Auch in Österreich zeichnet sich in den letzten Jahren auf Grund der florierenden Weinwirtschaft, aber auch gestützt durch landwirtschaftliche Förderprogramme der Europäischen Union, in diesem Sektor eine erfreuliche Entwicklung ab. Sieht man von der Weinerlebniswelt des „Loisiums“ von Steven Holl einmal ab, wo der Name des Architekten eine ganze Region touristisch aufwerten soll, so entwickelte sich schon im Vorfeld dieses Großereignisses eine äußerst spezifische, funktionalistische Architektur, die den enormen Qualitätsanspruch der Winzer an den Wein demonstriert. Diese Entwicklung wird von jungen Bauherren und jungen Architekten gleichermaßen geprägt.
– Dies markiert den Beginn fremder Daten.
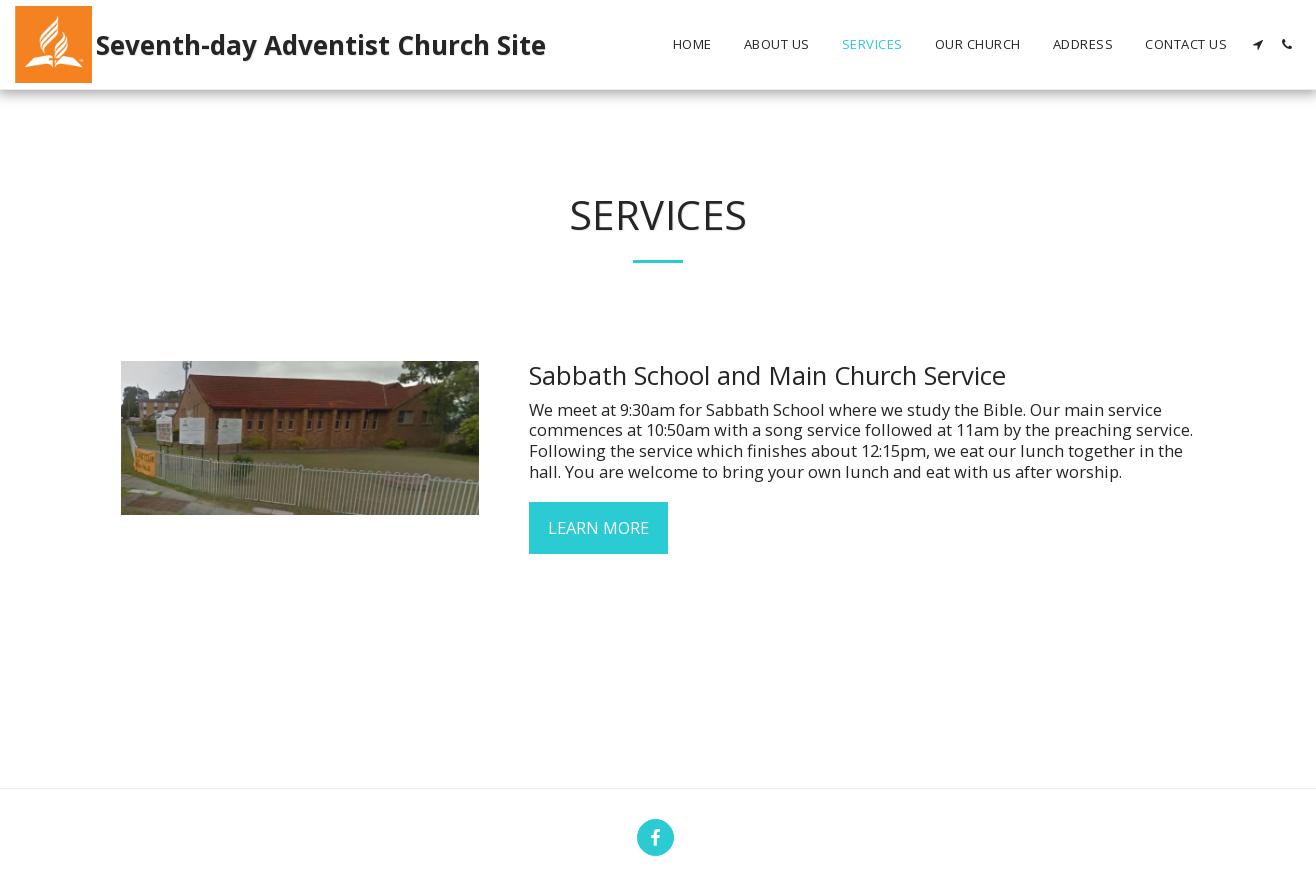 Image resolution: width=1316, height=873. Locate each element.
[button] (1257, 44)
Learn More (598, 527)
Ganz ohne historisierende Reminiszenzen, aber mit großer Sensibilität wurde das größtenteils intakte bauliche Erbe - in Kellergassen oder Innenhöfen innerhalb des Ortsverbandes - instand gesetzt und erweitert, mit umfassenden Neubauten ist man auf Grünland ausgewichen.

Innerhalb kürzester Zeit wurden beziehungsweise werden nun zwei neu errichtete Weingüter der interessierten Öffentlichkeit vorgestellt: das Anfang April eröffnete Südtiroler Weingut Manincor von Walter Angonese, Rainer Köberl und Silvia Boday und das nordburgenländische Weingut Hillinger von gerner°gerner plus, das Mitte Mai eröffnet wird. Beide Bauten führen exemplarisch eine mustergültige Einbettung in äußerst reizvolle Landschaften vor Augen.
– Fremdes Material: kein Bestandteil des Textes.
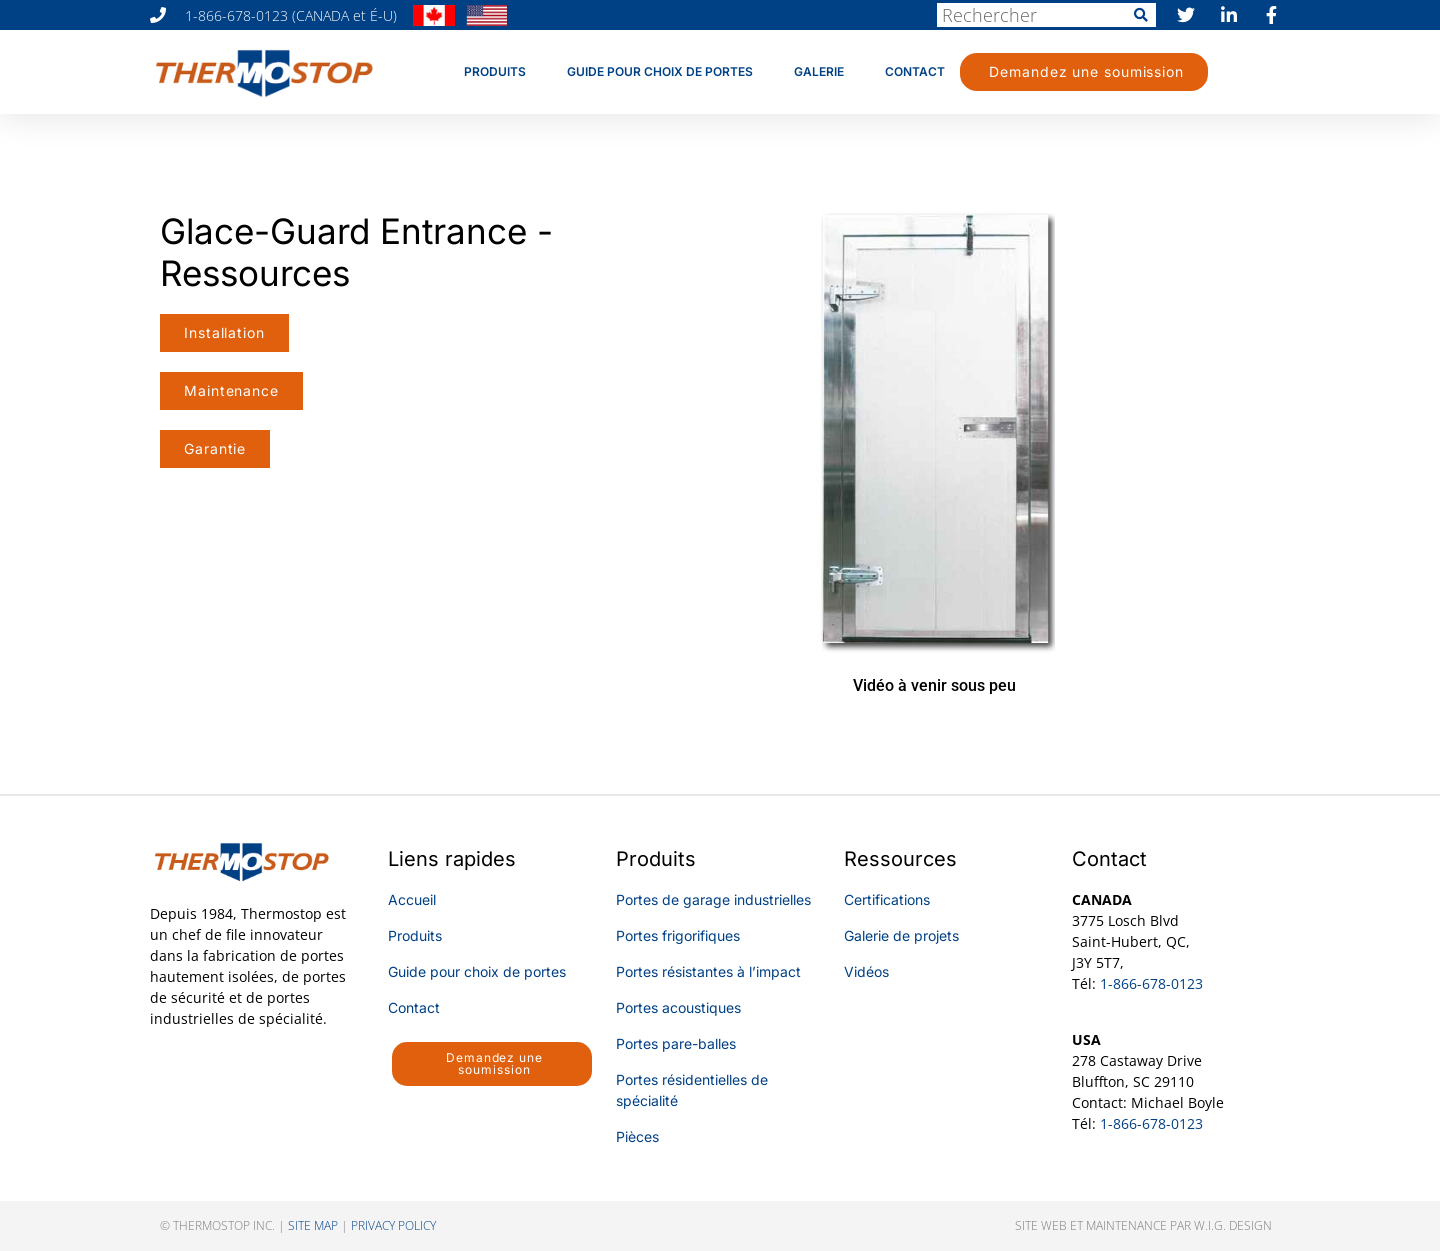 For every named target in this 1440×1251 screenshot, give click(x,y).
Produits (495, 71)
Das Weingut Michael Graf Gŏess-Enzenbergs liegt nicht nur inmitten von Hügeln voller Rebhänge direkt an der Südtiroler Weinstraße mit Blick auf den Kalterer See, sondern schließt auch an das historische Anwesen des Gutshofes Manincor von 1608 an. Gŏess-Enzenberg erkannte das Potenzial der Lage, machte das Anwesen zu seinem Wohnsitz und beauftragte den aus Kaltern gebürtigen Architekten Walter Angonese, der im Umgang mit historischer Substanz (zum Beispiel Festung Kufstein-Josefsburg) eine Philosophie des „Weiterbauens“ entwickelte, mit dem Bau des Weinguts. Angoneses dialektische Betrachtungsweise von „verklärter Geschichte und geliebter Landschaft“ und zeitgenössischer Architektur nicht als Selbstbefriedigung abstrakter Zugänge, sondern im Kontext mit ihrer lebensweltlichen Umgebung zeitigte einen Bau, der Selbstverständnis ausstrahlt und eins ist mit seinem komplexen Umfeld. Traditionspflege in Form äußerster Zurückhaltung und Understatement zeichnen diesen unterirdischen dreigeschoßigen Bau mit einer bebauten Fläche von 3000 Quadrat- und einem Bauvolumen von 30.000 Kubikmetern aus. Der äußerst introvertierte Baukörper ist fast ausschließlich durch seine Innenräume und an den wenigen Rändern, wo einzelne Bauteile (Einfahrten und Verkostung) aus dem Erdreich ragen, erfahrbar. Die Überschüttung und Wiederbepflanzung mit Weinreben geht über eine landschaftskosmetische Dimension hinaus - sie isoliert, befeuchtet und schafft ein stabiles Kellerklima. Das Jahrtausende alte Thema Weinkeller wurde unter Ausnutzung des geophysikalischen Potenzials und auf ausgereiften önologischen Erfahrungen basierend „weitergespielt“.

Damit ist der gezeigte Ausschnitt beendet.